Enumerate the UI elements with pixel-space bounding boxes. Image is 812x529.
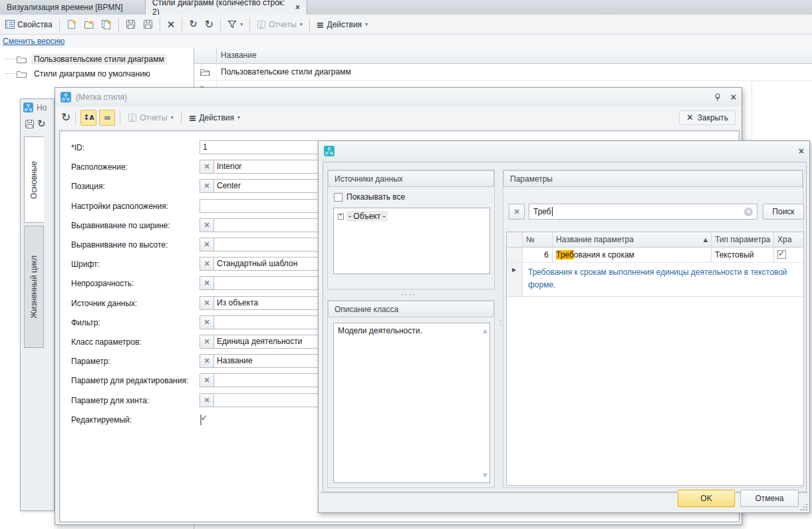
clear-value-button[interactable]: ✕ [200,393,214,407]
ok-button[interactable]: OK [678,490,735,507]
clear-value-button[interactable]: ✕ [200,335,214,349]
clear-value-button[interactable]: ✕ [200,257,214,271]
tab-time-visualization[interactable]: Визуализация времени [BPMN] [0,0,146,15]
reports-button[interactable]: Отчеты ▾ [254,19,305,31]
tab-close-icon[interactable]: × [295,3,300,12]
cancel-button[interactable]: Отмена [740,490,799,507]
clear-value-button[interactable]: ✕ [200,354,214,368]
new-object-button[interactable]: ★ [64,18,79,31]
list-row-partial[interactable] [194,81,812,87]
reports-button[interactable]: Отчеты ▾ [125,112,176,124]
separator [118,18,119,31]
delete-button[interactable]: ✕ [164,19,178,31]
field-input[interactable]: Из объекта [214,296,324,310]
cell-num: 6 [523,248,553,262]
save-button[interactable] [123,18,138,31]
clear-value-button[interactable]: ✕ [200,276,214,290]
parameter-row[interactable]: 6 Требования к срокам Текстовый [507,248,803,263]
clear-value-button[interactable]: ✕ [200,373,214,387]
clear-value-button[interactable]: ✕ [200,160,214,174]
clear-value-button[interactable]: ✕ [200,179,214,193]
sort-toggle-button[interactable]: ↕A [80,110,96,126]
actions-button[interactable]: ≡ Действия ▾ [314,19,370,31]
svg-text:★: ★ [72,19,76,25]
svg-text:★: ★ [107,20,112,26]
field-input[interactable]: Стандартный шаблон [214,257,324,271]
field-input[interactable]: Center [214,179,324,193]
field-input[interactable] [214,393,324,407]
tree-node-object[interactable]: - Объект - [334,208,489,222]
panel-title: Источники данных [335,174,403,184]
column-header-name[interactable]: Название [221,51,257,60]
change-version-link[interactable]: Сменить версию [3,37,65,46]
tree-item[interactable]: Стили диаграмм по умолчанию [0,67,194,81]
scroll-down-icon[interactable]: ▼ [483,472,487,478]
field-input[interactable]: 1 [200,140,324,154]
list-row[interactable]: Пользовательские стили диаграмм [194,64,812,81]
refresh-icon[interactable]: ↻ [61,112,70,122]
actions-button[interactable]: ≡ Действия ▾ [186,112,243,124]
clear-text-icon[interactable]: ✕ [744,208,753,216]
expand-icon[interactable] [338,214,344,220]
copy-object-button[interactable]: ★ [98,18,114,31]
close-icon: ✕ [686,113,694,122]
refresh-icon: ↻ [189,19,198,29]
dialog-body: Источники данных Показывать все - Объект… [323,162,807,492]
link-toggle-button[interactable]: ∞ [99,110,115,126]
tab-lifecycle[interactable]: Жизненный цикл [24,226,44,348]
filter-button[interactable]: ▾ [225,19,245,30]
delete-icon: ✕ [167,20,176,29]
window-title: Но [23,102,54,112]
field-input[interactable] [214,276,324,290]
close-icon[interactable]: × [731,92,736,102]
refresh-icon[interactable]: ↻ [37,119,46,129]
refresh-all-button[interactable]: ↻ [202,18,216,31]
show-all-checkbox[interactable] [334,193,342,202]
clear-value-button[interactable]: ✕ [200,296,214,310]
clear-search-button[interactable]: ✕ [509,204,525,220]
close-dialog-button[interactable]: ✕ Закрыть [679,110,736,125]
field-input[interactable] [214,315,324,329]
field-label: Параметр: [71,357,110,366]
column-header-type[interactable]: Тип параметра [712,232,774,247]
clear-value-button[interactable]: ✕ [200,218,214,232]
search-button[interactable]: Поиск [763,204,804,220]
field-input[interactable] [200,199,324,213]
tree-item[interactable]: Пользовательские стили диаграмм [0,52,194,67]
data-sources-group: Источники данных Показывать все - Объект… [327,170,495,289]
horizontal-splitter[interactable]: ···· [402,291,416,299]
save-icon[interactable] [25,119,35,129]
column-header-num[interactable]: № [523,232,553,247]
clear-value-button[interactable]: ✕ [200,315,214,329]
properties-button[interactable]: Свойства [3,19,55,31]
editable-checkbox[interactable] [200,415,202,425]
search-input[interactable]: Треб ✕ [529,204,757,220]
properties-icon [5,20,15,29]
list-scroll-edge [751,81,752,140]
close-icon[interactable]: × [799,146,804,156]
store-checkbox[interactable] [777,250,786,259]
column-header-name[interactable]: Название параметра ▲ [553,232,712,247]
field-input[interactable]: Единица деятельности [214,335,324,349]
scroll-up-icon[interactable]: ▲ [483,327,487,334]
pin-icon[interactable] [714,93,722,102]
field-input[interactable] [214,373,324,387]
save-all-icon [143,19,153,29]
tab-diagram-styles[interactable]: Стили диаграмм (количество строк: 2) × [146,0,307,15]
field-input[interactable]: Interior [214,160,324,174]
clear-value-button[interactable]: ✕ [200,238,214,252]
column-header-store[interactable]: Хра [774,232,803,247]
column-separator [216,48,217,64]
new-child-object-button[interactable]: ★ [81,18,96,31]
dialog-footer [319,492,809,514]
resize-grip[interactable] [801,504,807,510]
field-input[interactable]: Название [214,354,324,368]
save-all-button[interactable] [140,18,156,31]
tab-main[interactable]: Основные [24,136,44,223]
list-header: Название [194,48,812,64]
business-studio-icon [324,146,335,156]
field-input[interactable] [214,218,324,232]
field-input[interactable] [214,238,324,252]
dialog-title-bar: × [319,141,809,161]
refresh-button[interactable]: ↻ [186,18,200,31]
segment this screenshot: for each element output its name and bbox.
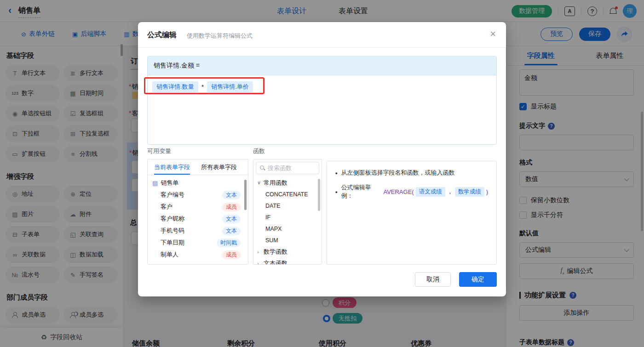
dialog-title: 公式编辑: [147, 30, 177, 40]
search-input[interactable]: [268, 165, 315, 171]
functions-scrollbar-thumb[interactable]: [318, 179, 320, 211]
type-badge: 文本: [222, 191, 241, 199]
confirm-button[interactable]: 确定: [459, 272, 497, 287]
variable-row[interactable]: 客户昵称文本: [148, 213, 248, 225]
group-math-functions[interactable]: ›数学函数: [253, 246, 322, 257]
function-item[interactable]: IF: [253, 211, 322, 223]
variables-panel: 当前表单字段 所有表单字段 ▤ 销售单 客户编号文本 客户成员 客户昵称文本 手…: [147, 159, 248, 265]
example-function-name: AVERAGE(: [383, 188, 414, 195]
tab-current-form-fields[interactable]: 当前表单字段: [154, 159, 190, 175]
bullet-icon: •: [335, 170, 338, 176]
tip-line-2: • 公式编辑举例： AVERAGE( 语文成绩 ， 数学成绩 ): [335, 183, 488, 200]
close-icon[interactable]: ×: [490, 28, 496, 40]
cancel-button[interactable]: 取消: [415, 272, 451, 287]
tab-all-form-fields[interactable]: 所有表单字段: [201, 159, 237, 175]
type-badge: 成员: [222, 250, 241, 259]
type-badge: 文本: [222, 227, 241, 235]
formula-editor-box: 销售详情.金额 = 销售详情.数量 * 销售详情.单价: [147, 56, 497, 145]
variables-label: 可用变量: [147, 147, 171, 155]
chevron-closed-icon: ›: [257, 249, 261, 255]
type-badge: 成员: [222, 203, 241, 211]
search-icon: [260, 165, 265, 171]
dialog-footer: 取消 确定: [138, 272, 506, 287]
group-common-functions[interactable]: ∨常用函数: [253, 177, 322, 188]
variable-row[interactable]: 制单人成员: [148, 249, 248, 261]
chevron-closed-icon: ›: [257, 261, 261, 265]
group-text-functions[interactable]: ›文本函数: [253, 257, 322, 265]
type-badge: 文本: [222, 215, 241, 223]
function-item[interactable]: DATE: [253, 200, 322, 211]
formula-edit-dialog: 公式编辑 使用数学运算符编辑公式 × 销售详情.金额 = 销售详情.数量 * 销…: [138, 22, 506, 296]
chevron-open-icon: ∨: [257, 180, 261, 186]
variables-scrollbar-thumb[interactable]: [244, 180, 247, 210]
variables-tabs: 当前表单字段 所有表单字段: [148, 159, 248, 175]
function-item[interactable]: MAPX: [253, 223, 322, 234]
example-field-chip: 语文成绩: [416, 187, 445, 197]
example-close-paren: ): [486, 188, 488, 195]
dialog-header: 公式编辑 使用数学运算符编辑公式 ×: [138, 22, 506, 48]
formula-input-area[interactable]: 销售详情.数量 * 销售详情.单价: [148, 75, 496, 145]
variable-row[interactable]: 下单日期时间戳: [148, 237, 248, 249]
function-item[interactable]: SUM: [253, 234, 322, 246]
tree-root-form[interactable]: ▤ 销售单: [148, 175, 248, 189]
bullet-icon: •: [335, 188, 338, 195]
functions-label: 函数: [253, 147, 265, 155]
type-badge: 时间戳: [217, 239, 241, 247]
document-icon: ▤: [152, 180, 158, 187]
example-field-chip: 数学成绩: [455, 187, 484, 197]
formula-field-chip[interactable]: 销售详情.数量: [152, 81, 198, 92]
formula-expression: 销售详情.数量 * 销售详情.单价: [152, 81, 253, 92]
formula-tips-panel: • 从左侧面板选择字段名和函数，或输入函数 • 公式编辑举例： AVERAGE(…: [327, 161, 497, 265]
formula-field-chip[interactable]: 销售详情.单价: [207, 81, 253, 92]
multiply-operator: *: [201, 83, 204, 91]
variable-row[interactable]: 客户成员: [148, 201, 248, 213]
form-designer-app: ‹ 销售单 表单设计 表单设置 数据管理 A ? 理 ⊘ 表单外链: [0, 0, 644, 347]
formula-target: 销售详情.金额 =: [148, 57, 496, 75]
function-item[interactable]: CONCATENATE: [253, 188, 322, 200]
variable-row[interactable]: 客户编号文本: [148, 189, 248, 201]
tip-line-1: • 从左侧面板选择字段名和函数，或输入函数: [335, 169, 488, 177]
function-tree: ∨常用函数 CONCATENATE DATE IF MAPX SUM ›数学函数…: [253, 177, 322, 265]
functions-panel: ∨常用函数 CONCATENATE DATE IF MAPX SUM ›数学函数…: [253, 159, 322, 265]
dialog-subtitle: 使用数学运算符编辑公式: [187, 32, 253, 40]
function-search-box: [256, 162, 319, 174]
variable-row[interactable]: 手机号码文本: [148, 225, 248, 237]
==
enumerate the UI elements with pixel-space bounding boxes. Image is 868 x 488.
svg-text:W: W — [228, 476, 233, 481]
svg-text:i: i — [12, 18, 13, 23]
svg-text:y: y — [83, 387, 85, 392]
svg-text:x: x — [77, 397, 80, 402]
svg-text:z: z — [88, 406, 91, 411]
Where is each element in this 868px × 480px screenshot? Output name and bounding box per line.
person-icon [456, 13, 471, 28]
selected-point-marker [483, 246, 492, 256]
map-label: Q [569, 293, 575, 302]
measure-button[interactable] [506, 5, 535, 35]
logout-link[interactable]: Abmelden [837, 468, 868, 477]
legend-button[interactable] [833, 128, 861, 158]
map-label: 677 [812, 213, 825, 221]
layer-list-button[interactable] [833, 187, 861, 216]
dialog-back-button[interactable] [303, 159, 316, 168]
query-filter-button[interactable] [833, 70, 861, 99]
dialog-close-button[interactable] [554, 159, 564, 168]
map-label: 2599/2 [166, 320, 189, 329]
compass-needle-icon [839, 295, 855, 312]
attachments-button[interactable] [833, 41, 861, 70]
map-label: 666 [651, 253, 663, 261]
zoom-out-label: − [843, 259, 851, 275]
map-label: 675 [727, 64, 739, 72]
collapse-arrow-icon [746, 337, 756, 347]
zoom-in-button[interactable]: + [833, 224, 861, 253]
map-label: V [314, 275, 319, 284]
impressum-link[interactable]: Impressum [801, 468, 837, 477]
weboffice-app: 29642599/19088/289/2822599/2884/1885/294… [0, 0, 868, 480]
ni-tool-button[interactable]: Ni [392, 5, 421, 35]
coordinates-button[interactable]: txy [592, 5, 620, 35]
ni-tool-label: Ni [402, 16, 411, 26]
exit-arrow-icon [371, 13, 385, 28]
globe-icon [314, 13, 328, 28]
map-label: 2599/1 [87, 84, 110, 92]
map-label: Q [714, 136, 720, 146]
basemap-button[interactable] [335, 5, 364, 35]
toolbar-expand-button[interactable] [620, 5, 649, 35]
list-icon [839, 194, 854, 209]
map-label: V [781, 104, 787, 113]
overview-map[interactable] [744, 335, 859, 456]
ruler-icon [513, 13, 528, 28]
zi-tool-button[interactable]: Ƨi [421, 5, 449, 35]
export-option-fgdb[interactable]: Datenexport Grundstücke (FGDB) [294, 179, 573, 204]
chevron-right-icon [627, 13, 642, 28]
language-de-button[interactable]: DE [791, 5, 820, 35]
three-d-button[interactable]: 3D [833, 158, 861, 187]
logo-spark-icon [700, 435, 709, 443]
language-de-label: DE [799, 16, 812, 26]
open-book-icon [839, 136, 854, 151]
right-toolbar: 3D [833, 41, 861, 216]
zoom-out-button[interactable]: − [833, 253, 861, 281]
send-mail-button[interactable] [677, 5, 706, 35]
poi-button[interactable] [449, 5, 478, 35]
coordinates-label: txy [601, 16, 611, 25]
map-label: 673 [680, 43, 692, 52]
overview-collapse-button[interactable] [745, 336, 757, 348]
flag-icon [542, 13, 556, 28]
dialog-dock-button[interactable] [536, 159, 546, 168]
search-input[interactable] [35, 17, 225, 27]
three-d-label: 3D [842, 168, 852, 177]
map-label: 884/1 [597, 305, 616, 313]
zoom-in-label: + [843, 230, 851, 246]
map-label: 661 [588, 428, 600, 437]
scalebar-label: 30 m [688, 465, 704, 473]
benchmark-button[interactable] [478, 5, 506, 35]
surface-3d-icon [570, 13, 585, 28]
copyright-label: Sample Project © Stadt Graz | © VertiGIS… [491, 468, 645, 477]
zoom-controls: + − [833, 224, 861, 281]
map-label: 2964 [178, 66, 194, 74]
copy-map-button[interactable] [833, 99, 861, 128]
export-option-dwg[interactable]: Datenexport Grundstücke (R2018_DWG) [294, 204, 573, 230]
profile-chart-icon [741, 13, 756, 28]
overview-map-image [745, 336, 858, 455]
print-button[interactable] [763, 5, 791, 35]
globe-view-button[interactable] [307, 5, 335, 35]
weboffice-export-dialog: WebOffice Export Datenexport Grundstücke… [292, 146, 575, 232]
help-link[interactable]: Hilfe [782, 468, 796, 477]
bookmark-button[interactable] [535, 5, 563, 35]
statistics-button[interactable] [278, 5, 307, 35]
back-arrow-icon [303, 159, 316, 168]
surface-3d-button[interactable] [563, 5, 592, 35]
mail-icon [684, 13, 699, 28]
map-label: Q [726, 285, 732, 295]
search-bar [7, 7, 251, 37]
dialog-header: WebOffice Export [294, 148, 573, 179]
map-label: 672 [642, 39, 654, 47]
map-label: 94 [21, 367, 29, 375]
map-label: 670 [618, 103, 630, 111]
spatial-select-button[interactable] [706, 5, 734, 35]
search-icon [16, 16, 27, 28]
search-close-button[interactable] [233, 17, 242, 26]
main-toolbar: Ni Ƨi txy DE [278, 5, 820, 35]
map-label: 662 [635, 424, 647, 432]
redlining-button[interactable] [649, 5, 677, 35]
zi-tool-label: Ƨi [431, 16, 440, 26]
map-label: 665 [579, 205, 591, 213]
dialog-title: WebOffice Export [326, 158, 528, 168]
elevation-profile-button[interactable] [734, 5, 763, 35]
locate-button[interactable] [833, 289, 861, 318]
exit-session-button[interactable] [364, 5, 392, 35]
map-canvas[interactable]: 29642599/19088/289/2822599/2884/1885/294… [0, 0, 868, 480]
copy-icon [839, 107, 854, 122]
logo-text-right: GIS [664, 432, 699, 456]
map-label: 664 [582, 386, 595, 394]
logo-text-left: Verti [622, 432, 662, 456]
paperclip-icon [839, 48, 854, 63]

**WORK TO BE COMPLETED**
For every line of the material that holds the word "value", make a copy.

**FINISHED EXERCISE**
clear-value-button[interactable]: ✕ [200,393,214,407]
clear-value-button[interactable]: ✕ [200,335,214,349]
clear-value-button[interactable]: ✕ [200,257,214,271]
clear-value-button[interactable]: ✕ [200,354,214,368]
clear-value-button[interactable]: ✕ [200,276,214,290]
clear-value-button[interactable]: ✕ [200,373,214,387]
clear-value-button[interactable]: ✕ [200,160,214,174]
clear-value-button[interactable]: ✕ [200,179,214,193]
clear-value-button[interactable]: ✕ [200,296,214,310]
clear-value-button[interactable]: ✕ [200,218,214,232]
clear-value-button[interactable]: ✕ [200,315,214,329]
clear-value-button[interactable]: ✕ [200,238,214,252]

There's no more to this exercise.